* What the task requires: In the listing below, start your output at the line with "utfodras med kolhydratrik" and end it after the line with "risken ökar om hästen", copying every line exactly.

BEGIN

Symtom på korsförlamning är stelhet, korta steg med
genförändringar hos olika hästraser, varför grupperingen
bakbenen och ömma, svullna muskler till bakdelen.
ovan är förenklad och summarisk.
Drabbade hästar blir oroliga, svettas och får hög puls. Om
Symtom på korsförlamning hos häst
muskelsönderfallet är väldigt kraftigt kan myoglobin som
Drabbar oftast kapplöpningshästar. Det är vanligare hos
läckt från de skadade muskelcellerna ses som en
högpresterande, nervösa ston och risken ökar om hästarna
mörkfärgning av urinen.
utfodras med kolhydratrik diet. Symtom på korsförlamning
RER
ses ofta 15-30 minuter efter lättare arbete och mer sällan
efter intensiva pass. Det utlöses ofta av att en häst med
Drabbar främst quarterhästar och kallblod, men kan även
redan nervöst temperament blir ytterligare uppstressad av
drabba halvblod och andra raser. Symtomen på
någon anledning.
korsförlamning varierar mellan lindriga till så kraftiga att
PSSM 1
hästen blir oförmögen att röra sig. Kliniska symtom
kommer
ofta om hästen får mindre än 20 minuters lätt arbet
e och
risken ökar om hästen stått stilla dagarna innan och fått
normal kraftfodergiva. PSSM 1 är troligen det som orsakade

END
BEGIN

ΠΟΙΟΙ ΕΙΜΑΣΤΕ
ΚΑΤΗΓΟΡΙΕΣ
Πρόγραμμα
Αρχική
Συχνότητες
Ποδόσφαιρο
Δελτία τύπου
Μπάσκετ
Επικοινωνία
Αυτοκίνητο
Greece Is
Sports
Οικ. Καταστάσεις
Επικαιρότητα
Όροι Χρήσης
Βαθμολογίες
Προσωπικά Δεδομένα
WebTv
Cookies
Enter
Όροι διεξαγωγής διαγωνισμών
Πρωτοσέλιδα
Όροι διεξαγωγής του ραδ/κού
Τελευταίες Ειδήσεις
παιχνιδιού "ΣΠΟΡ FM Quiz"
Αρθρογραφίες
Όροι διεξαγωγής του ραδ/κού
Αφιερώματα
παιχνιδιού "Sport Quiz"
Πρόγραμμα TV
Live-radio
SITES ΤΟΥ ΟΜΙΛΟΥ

END

* Written reply:
utfodras med kolhydratrik diet. Symtom på korsförlamning
RER
ses ofta 15-30 minuter efter lättare arbete och mer sällan
efter intensiva pass. Det utlöses ofta av att en häst med
Drabbar främst quarterhästar och kallblod, men kan även
redan nervöst temperament blir ytterligare uppstressad av
drabba halvblod och andra raser. Symtomen på
någon anledning.
korsförlamning varierar mellan lindriga till så kraftiga att
PSSM 1
hästen blir oförmögen att röra sig. Kliniska symtom
kommer
ofta om hästen får mindre än 20 minuters lätt arbet
e och
risken ökar om hästen stått stilla dagarna innan och fått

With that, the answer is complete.